第2段階では駅とトンネルの恒久的な修復を行ない、サームセーン警察署を含む周辺建造物の修復にも取り組む。警察署は基礎下の土砂が失われたため現時点では着手できないが、まずは周辺エリア全体の安定を優先する。
運輸省はMRTAの全ての建設現場を調査し、安全性に関する建設手順を改めて点検する方針。現時点で他の現場に同様の土砂と水の変状は確認されていないが、引き続き調査する。

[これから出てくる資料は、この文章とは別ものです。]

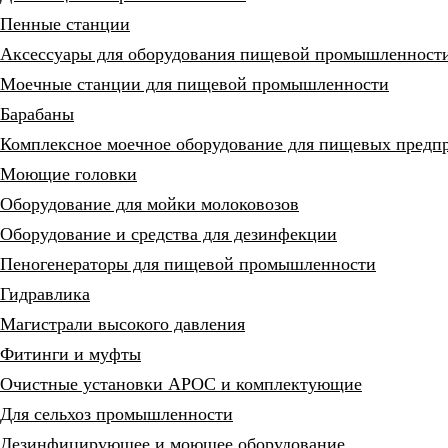
Пенные станции
Аксессуары для оборудования пищевой промышленност
Моечные станции для пищевой промышленности
Барабаны
Комплексное моечное оборудование для пищевых предп
Моющие головки
Оборудование для мойки молоковозов
Оборудование и средства для дезинфекции
Пеногенераторы для пищевой промышленности
Гидравлика
Магистрали высокого давления
Фитинги и муфты
Очистные установки АРОС и комплектующие
Для сельхоз промышленности
Дезинфицирующее и моющее оборудование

一方、海軍は事故復旧までの都民の足を確保するため、パーヤップ埠頭からワチラ病院埠頭とテウェート埠頭を結ぶ無料の水上バスを運航すると発表。3隻を投入し、毎日午前7時から午後7時まで運航する予定だ。
なお、アヌティン首相兼内務相は24日夜11時に陥没現場を再び訪れた。首相は同日午前にも現場を視察しており、2度目の視察となった。パラドーン・プリサナナンタクン総理府相、チャイチャノック・チットチョーブ・デジタル経済社会相、サックダー・ウィチアンシン内務副大臣が同行した。首相は、復旧作業に当たる職員を激励し「危険を最小限に抑え、一刻も早く道路を再開させる」と述べた。
陥没による土砂流失やトンネルの損傷、電線や周辺建築物への影響は緊急課題で、止水や補強が急務だとした。特に降雨でさらなる地盤崩落が起きるおそれがあるため、土砂の投入や応急処置を急ぐ必要があると指摘した。
周辺の高層建物については、当局が安全性を調査中。ワチラ病院などは地下駐車場に擁壁を備えているが、反対側の低層建物付近で崩落が起きており、住民はすでに避難し、使用停止措置が取られている。重量30㌧のコンクリートブロック4基を撤去する作業についても「分割して順次吊り上げ可能」と説明。撤去後は砂袋で埋め戻しを徹底し、より確実に地盤を安定化させるという。
首相は「国民の皆さんに多大な迷惑をかけたことを心からお詫びする。今は誰かを責める時ではなく、道路をできる限り早く復旧させることが最優先だ。損害や契約、民事・刑事責任については法に基づいて厳正に処理する」と述べた。